# [Work instruction]
When you reach the line containing "Publié le 04/10/2014 à 11:36", please repeat it and every line after it exactly, through the end of the listing below, skipping pictures.

# [Supplied material]
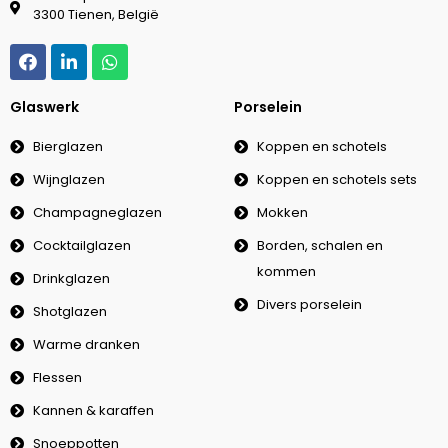
3300 Tienen, België
Glaswerk
Porselein
Bierglazen
Koppen en schotels
Wijnglazen
Koppen en schotels sets
Champagneglazen
Mokken
Cocktailglazen
Borden, schalen en
kommen
Drinkglazen
Divers porselein
Shotglazen
Warme dranken
Flessen
Kannen & karaffen
Snoeppotten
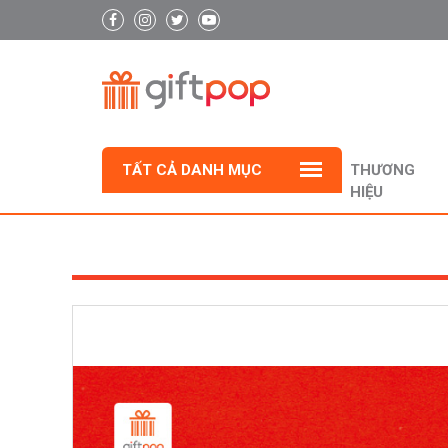
TẤT CẢ DANH MỤC
THƯƠNG
HIỆU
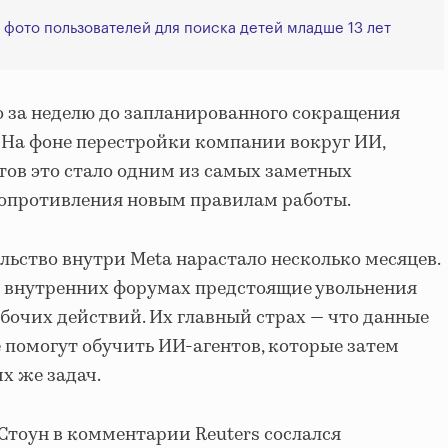
 фото пользователей для поиска детей младше 13 лет
 за неделю до запланированного сокращения
. На фоне перестройки компании вокруг ИИ,
ов это стало одним из самых заметных
сопротивления новым правилам работы.
льство внутри Meta нарастало несколько месяцев.
 внутренних форумах предстоящие увольнения
бочих действий. Их главный страх — что данные
е помогут обучить ИИ-агентов, которые затем
х же задач.
Стоун в комментарии Reuters сослался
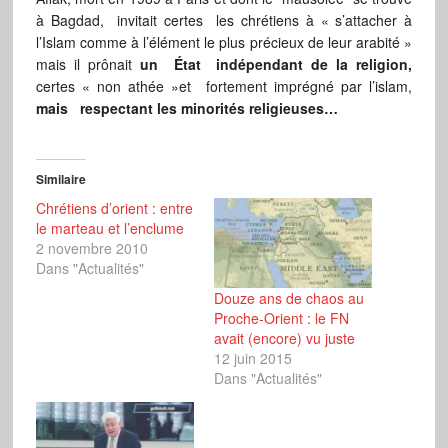
à Bagdad, invitait certes les chrétiens à « s’attacher à
l’Islam comme à l’élément le plus précieux de leur arabité »
mais il prônait
un État indépendant de la religion,
certes « non athée »et fortement imprégné par l’islam,
mais respectant les minorités religieuses…
Similaire
Chrétiens d’orient : entre
le marteau et l’enclume
2 novembre 2010
Dans "Actualités"
Douze ans de chaos au
Proche-Orient : le FN
avait (encore) vu juste
12 juin 2015
Dans "Actualités"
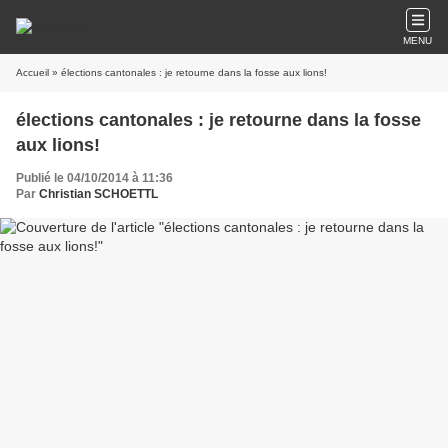
MENU
Accueil
» élections cantonales : je retourne dans la fosse aux lions!
élections cantonales : je retourne dans la fosse
aux lions!
Publié le 04/10/2014 à 11:36
Par
Christian SCHOETTL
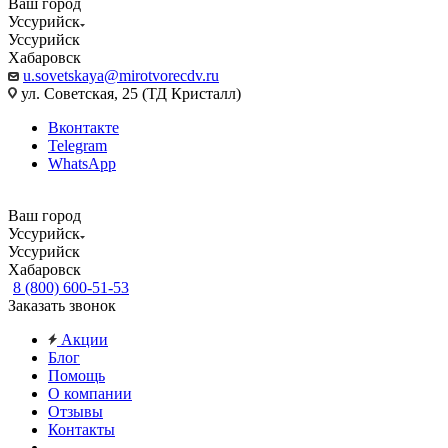
Ваш город
Уссурийск
Уссурийск
Хабаровск
u.sovetskaya@mirotvorecdv.ru
ул. Советская, 25 (ТД Кристалл)
Вконтакте
Telegram
WhatsApp
Ваш город
Уссурийск
Уссурийск
Хабаровск
8 (800) 600-51-53
Заказать звонок
Акции
Блог
Помощь
О компании
Отзывы
Контакты
...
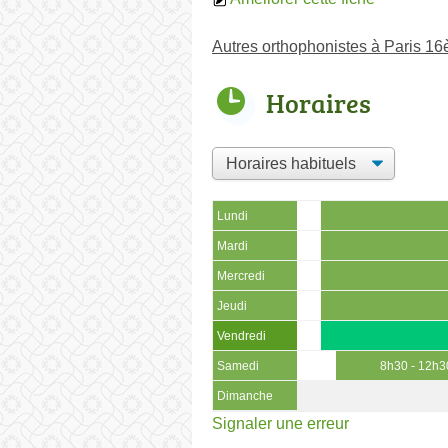
Autres orthophonistes à Paris 1
Horaires
Lundi
Mardi
Mercredi
Jeudi
Vendredi
Samedi
8h30 - 12h3
Dimanche
Signaler une erreur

# [Output for this exercise]
Publié le 04/10/2014 à 11:36
Par
Christian SCHOETTL
Ваш город
Уссурийск
Уссурийск
Хабаровск
u.sovetskaya@mirotvorecdv.ru
ул. Советская, 25 (ТД Кристалл)
Вконтакте
Telegram
WhatsApp
Ваш город
Уссурийск
Уссурийск
Хабаровск
8 (800) 600-51-53
Заказать звонок
Акции
Блог
Помощь
О компании
Отзывы
Контакты
...
Autres orthophonistes à Paris 1
Horaires
Lundi
Mardi
Mercredi
Jeudi
Vendredi
Samedi
8h30 - 12h3
Dimanche
Signaler une erreur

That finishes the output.